参道の子たちもお辞儀してくれはったし^^
エサを持っていないことがよかったのかな?
by ぜふ (2018-06-04 22:56) 

engrid

パワーすごいですね
彼らなりにかつがあるのかしらと、、
擬態、そういえばですね、糞もツヤっとしてますしね。。

ぺったんこたこ焼き、美味しそうです 私もチーズよりタマゴかな
アドバイスありがとうございます、スマホでもありでした
by engrid (2018-06-06 17:58) 

sakamono

楽しみで興奮して、明け方に目が覚めてしまう。
いいですねぇ、その感じ^^。
巣を作るとは、思ってもみませんでした。
こんな巣なんですねぇ。
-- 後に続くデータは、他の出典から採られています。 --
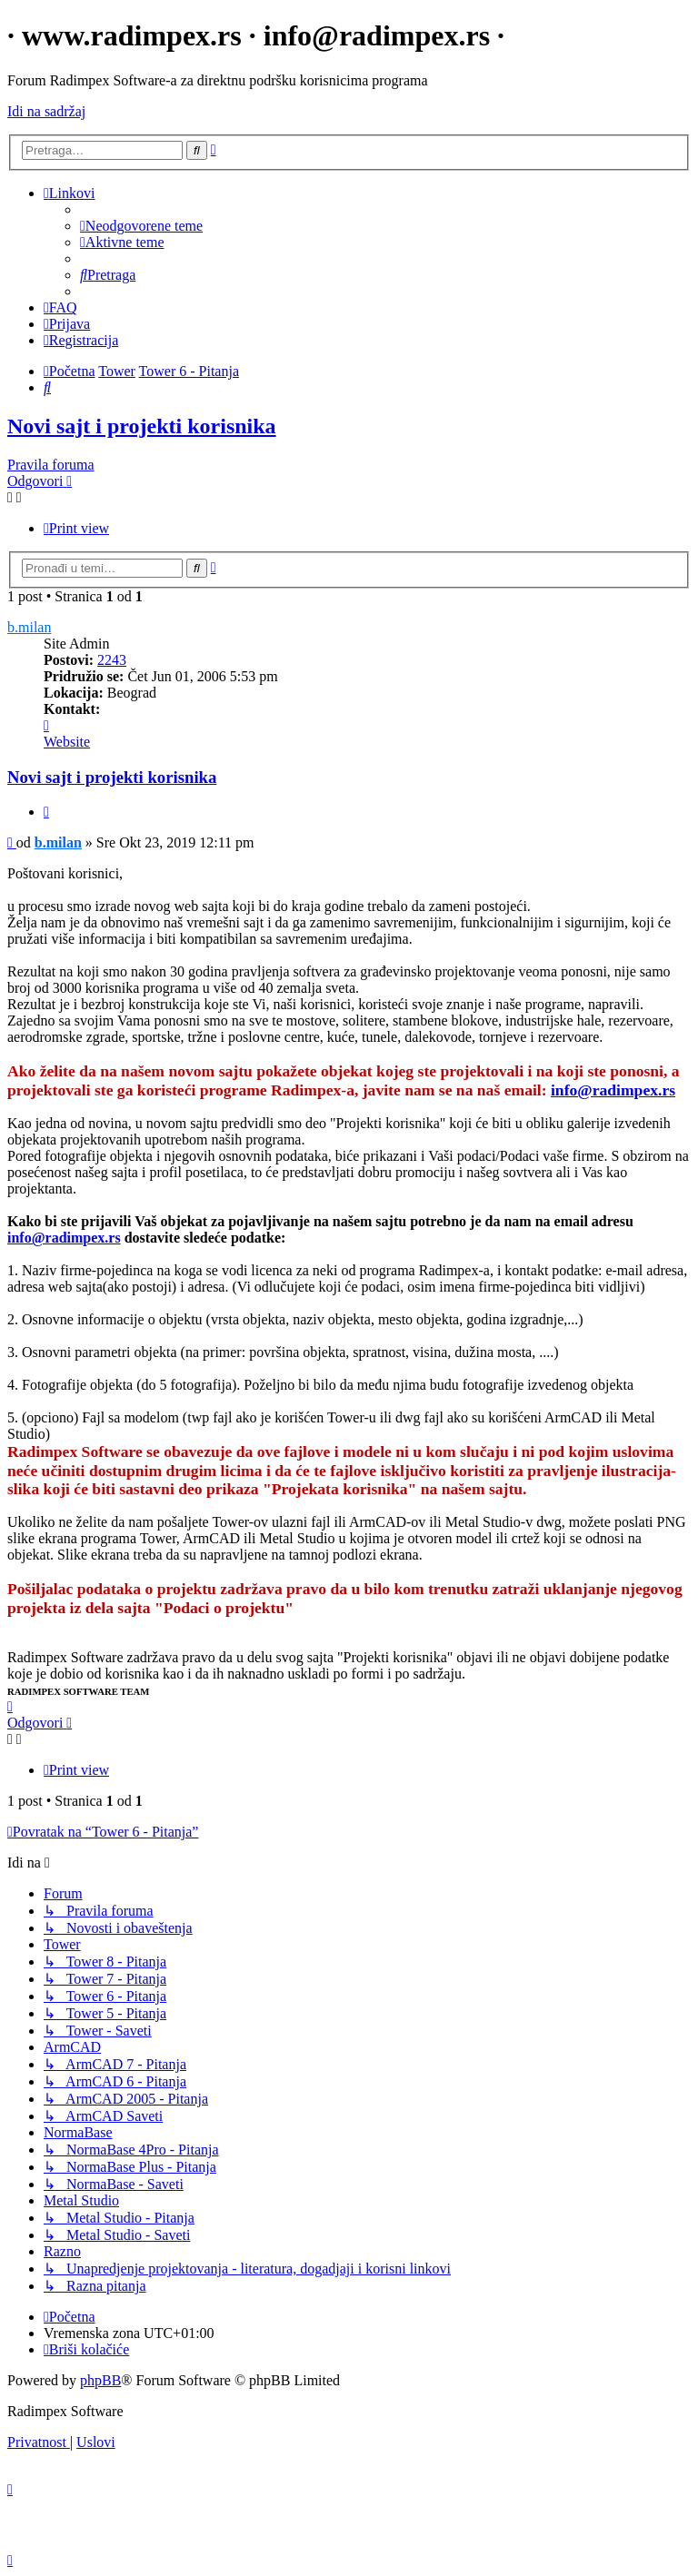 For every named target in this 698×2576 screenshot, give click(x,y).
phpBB (100, 2380)
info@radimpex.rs (613, 1090)
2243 (111, 660)
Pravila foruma (51, 464)
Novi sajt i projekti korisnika (141, 426)
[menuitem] (141, 225)
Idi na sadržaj (46, 111)
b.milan (29, 627)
おもしろい。
糞を運ぶパワー、スゴイです。
by sakamono (2018-06-07 21:28) 

響

掘ると出て来る宝のような黄金ですね。
鹿の糞説はなるほどーと思いました。
by (2018-06-08 21:41) 

ぜふ

>engridさん
ほんとに驚くべきパワーです。糞はおどろくべきそっくりさん^^
ぺちゃ焼き、チェーン店なのでぜひお試しください。

>sakamonoさん
巣は育児室でもあるんですね。
楽しみにしていましたが想像以上でした^^

>響さん
シカは神様の使いということですが、センチコガネもそうかと。